RECORDS FOR PROCESSING >>
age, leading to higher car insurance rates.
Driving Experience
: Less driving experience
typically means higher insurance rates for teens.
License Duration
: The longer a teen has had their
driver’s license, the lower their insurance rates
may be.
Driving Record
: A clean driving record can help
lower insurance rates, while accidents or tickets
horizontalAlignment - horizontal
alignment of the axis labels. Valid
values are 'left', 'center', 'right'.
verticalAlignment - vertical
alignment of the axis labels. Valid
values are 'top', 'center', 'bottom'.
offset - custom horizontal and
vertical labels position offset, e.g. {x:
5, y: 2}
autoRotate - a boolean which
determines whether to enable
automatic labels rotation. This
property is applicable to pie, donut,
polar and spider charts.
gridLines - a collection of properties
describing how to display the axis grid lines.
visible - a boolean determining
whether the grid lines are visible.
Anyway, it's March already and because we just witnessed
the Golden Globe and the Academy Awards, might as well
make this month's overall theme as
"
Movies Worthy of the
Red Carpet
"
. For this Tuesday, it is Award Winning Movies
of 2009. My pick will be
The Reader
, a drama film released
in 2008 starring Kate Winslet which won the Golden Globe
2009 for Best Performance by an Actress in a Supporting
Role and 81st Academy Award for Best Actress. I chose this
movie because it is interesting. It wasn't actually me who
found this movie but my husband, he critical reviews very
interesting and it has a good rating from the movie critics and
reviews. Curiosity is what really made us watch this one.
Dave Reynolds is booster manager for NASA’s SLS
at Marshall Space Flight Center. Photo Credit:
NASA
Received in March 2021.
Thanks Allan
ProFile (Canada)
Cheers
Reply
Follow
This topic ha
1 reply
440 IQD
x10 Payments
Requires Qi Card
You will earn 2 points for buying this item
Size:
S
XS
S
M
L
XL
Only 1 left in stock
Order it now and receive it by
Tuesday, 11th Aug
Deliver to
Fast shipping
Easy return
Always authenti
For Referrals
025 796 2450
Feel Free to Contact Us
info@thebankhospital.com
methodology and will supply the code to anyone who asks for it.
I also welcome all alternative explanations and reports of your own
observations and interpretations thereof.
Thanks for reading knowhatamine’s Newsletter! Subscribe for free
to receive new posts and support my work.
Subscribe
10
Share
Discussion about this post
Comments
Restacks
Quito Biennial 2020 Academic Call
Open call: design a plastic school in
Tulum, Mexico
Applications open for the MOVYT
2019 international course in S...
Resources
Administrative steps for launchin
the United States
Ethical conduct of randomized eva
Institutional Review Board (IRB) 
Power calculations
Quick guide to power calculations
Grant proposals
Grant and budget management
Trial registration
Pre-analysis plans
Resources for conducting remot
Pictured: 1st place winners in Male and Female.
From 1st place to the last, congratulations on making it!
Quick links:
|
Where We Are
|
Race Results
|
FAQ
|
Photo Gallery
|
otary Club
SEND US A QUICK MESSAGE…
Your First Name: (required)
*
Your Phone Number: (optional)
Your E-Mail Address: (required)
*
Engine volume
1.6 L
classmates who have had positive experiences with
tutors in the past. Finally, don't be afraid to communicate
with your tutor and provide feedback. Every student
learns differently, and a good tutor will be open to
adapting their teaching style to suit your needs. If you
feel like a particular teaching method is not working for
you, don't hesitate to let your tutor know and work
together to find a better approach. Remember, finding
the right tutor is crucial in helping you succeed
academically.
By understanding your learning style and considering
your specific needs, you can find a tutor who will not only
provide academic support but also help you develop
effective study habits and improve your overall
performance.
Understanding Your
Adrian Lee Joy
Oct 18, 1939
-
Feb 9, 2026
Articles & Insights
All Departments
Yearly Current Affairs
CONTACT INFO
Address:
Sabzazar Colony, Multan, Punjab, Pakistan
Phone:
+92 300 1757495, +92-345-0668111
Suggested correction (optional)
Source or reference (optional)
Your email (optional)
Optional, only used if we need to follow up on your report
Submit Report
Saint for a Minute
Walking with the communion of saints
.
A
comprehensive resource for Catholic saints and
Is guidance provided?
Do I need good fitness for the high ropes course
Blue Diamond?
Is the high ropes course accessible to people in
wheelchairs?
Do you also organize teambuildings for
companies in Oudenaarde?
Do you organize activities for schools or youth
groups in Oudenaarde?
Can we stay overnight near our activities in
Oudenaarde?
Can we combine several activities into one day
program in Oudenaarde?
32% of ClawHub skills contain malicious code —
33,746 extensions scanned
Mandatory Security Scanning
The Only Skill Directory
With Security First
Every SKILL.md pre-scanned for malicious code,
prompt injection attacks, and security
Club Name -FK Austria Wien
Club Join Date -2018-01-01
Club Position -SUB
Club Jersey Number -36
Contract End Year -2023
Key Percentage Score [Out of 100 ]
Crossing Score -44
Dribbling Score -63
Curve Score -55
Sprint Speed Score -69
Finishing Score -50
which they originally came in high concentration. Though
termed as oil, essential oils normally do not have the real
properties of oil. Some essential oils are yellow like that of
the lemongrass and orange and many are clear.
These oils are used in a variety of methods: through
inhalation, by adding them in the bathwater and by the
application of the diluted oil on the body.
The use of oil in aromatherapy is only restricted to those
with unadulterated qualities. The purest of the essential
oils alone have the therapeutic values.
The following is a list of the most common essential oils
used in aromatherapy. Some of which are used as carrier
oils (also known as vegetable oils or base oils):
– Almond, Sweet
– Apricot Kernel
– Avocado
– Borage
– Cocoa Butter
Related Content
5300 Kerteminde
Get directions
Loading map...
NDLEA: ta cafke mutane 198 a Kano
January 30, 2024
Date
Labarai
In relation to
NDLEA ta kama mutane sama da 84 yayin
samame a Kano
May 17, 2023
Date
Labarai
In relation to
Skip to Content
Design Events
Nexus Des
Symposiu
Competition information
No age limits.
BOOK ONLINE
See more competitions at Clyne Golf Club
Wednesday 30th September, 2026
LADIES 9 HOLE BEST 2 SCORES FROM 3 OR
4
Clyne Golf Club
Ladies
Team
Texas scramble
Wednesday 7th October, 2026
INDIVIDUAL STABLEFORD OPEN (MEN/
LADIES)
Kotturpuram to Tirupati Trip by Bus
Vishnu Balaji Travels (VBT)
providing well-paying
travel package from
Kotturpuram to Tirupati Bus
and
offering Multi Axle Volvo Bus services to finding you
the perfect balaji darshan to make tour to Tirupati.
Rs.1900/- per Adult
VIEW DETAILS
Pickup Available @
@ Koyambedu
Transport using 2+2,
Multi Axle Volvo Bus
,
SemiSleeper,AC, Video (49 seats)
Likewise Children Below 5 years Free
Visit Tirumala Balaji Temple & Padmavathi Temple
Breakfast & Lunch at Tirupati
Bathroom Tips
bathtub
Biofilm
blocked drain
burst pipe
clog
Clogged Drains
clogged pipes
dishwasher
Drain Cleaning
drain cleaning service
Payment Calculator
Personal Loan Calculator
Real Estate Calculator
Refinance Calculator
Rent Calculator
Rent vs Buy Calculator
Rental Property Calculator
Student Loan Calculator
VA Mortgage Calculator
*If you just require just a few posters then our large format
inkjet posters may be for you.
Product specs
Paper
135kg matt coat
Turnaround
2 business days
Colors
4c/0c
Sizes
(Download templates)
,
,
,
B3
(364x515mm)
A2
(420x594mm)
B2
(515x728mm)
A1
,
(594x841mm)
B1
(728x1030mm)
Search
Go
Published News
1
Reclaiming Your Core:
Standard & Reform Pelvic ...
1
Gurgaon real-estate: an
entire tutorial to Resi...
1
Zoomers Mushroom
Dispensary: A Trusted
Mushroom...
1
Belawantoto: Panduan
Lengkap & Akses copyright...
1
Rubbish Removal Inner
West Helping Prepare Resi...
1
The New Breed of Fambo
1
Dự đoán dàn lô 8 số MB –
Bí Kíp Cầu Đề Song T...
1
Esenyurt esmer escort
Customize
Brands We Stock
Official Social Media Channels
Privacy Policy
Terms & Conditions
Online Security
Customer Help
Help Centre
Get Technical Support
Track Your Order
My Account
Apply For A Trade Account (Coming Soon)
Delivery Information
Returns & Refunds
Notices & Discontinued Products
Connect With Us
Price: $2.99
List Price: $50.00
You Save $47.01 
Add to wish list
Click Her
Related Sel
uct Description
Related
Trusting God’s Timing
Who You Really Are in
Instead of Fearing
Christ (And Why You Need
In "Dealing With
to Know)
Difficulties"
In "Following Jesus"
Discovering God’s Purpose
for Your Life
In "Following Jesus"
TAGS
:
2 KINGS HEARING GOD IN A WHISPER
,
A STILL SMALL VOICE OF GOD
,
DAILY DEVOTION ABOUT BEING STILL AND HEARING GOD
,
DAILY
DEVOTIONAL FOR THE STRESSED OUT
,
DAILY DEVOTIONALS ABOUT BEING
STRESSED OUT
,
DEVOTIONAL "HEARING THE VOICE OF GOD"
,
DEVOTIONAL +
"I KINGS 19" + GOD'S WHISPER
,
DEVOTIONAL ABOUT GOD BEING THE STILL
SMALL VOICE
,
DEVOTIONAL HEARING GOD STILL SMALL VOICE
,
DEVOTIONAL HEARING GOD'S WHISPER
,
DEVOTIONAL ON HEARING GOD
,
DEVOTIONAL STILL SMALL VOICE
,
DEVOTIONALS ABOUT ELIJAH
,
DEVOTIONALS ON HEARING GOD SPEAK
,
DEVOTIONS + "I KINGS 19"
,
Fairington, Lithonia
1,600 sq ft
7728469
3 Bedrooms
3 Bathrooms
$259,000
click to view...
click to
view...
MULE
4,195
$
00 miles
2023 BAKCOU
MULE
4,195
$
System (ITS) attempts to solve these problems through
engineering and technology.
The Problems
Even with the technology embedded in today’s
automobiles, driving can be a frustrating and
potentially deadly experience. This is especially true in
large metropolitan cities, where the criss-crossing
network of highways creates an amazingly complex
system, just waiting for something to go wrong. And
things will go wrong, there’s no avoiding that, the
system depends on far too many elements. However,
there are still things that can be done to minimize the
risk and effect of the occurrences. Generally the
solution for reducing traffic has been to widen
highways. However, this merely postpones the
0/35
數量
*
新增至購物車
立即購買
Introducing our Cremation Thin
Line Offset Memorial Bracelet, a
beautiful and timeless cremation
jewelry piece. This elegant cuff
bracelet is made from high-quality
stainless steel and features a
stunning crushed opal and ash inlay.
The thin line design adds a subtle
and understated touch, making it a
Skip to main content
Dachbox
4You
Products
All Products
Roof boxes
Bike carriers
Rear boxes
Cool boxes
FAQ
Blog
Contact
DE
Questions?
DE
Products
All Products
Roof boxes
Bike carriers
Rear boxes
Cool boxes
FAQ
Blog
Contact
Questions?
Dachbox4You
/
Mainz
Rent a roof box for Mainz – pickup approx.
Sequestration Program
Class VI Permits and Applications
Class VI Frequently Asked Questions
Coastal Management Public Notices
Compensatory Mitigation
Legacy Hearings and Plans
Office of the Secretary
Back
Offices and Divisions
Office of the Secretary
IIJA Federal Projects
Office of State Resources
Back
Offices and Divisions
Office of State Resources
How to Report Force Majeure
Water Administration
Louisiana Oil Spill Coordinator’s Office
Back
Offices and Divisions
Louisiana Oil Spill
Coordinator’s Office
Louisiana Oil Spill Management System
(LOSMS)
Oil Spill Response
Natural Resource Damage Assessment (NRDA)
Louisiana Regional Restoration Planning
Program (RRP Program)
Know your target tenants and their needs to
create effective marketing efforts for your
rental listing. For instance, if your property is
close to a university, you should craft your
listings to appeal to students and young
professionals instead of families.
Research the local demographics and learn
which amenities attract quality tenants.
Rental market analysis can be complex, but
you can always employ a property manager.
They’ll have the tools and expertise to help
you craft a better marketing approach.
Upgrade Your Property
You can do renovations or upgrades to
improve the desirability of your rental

EXERCISE >>
In the data above, find the line that contains "Administrative steps for launchin" and the line that contains "adapting their teaching". Repeat exactly those lines and every line between them, and only those.

SOLUTION FOR THIS EXERCISE >>
Administrative steps for launchin
the United States
Ethical conduct of randomized eva
Institutional Review Board (IRB) 
Power calculations
Quick guide to power calculations
Grant proposals
Grant and budget management
Trial registration
Pre-analysis plans
Resources for conducting remot
Pictured: 1st place winners in Male and Female.
From 1st place to the last, congratulations on making it!
Quick links:
|
Where We Are
|
Race Results
|
FAQ
|
Photo Gallery
|
otary Club
SEND US A QUICK MESSAGE…
Your First Name: (required)
*
Your Phone Number: (optional)
Your E-Mail Address: (required)
*
Engine volume
1.6 L
classmates who have had positive experiences with
tutors in the past. Finally, don't be afraid to communicate
with your tutor and provide feedback. Every student
learns differently, and a good tutor will be open to
adapting their teaching style to suit your needs. If you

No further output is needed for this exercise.